■ **Task data**:
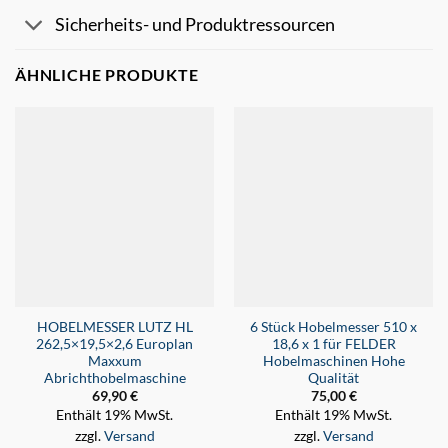
Sicherheits- und Produktressourcen
ÄHNLICHE PRODUKTE
HOBELMESSER LUTZ HL
6 Stück Hobelmesser 510 x
262,5×19,5×2,6 Europlan
18,6 x 1 für FELDER
Maxxum
Hobelmaschinen Hohe
Abrichthobelmaschine
Qualität
69,90
€
75,00
€
Enthält 19% MwSt.
Enthält 19% MwSt.
zzgl.
Versand
zzgl.
Versand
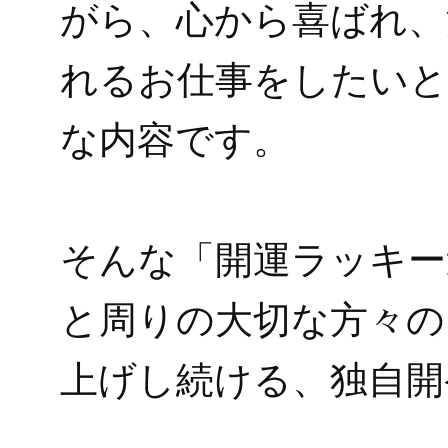
がら、心から喜ばれ、
れるお仕事をしたいと
な内容です。
そんな「開運ラッキー
と周りの大切な方々の
上げし続ける、独自開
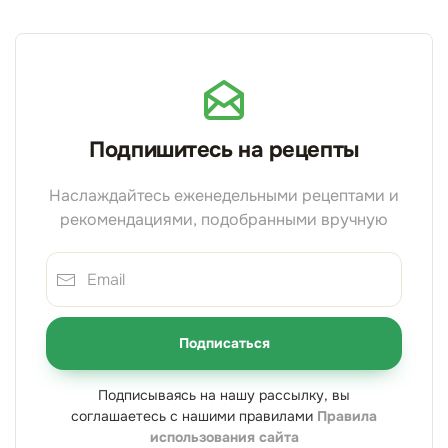
Подпишитесь на рецепты
Наслаждайтесь еженедельными рецептами и
рекомендациями, подобранными вручную
Подписаться
Подписываясь на нашу рассылку, вы
соглашаетесь с нашими правилами
Правила
использования сайта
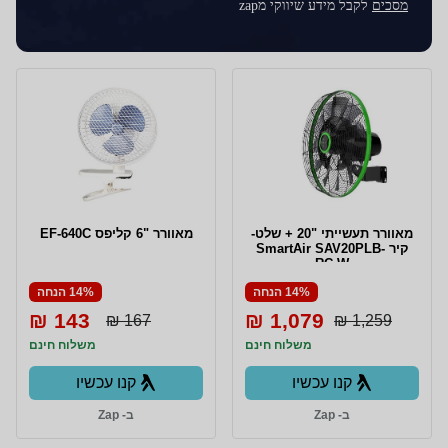
מסכים
לקבל מידע שיווקי מzap
מאוורר תעשייתי "20 + שלט-
מאוורר "6 קליפס EF-640C
קיר SmartAir SAV20PLB-
RC-W
14% הנחה
14% הנחה
143 ₪
1,079 ₪
167 ₪
1,259 ₪
משלוח חינם
משלוח חינם
קנו עכשיו
קנו עכשיו
ב- Zap
ב- Zap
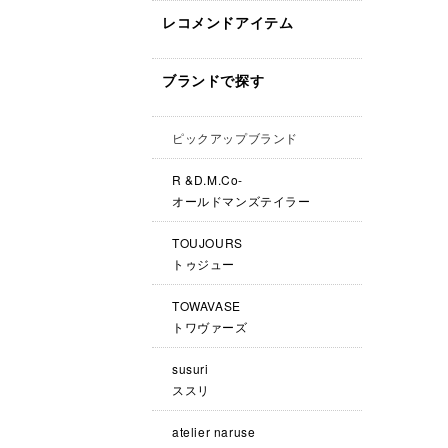
レコメンドアイテム
ブランドで探す
ピックアップブランド
R &D.M.Co-
オールドマンズテイラー
TOUJOURS
トゥジュー
TOWAVASE
トワヴァーズ
susuri
ススリ
atelier naruse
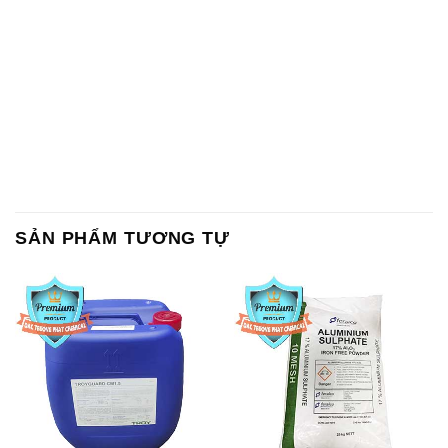
SẢN PHẨM TƯƠNG TỰ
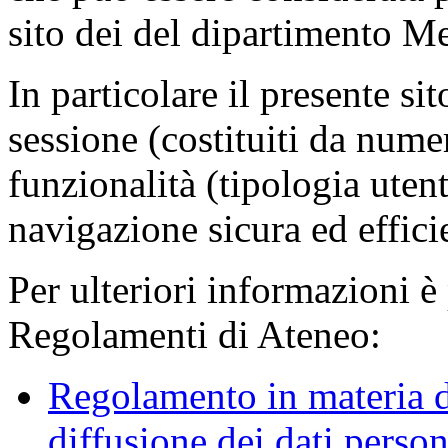
sito dei del dipartimento M
In particolare il presente sit
sessione (costituiti da numer
funzionalità (tipologia uten
navigazione sicura ed effici
Per ulteriori informazioni è
Regolamenti di Ateneo:
Regolamento in materia d
diffusione dei dati person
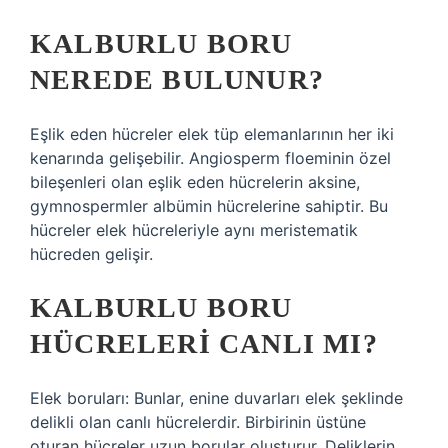
KALBURLU BORU
NEREDE BULUNUR?
Eşlik eden hücreler elek tüp elemanlarının her iki
kenarında gelişebilir. Angiosperm floeminin özel
bileşenleri olan eşlik eden hücrelerin aksine,
gymnospermler albümin hücrelerine sahiptir. Bu
hücreler elek hücreleriyle aynı meristematik
hücreden gelişir.
KALBURLU BORU
HÜCRELERI CANLI MI?
Elek boruları: Bunlar, enine duvarları elek şeklinde
delikli olan canlı hücrelerdir. Birbirinin üstüne
oturan hücreler uzun borular oluşturur. Deliklerin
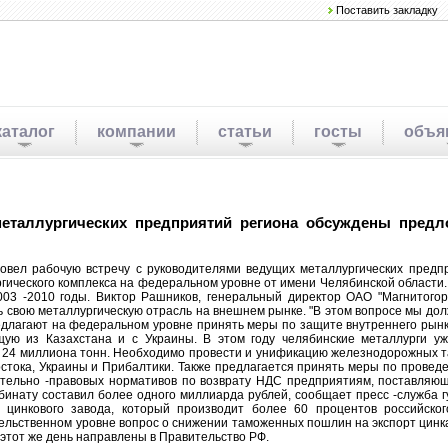
Поставить закладку
каталог
компании
статьи
госты
объя
еталлургических предприятий региона обсуждены предл
овел рабочую встречу с руководителями ведущих металлургических предп
ческого комплекса на федеральном уровне от имени Челябинской области. 
03 -2010 годы. Виктор Рашников, генеральный директор ОАО "Магнитогор
 свою металлургическую отрасль на внешнем рынке. "В этом вопросе мы долж
редлагают на федеральном уровне принять меры по защите внутреннего рынк
ую из Казахстана и с Украины. В этом году челябинские металлурги у
 24 миллиона тонн. Hеобходимо провести и унификацию железнодорожных та
Востока, Украины и Прибалтики. Также предлагается принять меры по пров
ельно -правовых нормативов по возврату HДС предприятиям, поставляющи
бинату составил более одного миллиарда рублей, сообщает пресс -служба 
о цинкового завода, который производит более 60 процентов российско
тельственном уровне вопрос о снижении таможенных пошлин на экспорт цин
этот же день направлены в Правительство РФ.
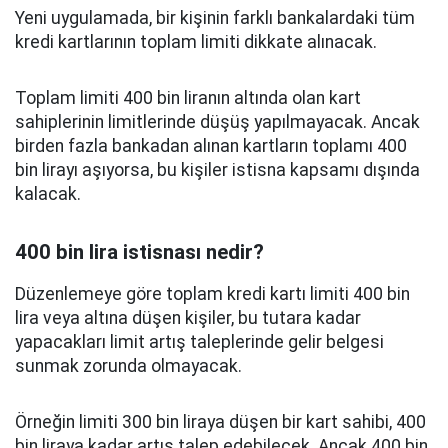
Yeni uygulamada, bir kişinin farklı bankalardaki tüm
kredi kartlarının toplam limiti dikkate alınacak.
Toplam limiti 400 bin liranın altında olan kart
sahiplerinin limitlerinde düşüş yapılmayacak. Ancak
birden fazla bankadan alınan kartların toplamı 400
bin lirayı aşıyorsa, bu kişiler istisna kapsamı dışında
kalacak.
400 bin lira istisnası nedir?
Düzenlemeye göre toplam kredi kartı limiti 400 bin
lira veya altına düşen kişiler, bu tutara kadar
yapacakları limit artış taleplerinde gelir belgesi
sunmak zorunda olmayacak.
Örneğin limiti 300 bin liraya düşen bir kart sahibi, 400
bin liraya kadar artış talep edebilecek. Ancak 400 bin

■ **Exercise**:
Where in the listing does the string "kredi" appear? Copy every line that has it.

■ **Output for this task**:
kredi kartlarının toplam limiti dikkate alınacak.
Düzenlemeye göre toplam kredi kartı limiti 400 bin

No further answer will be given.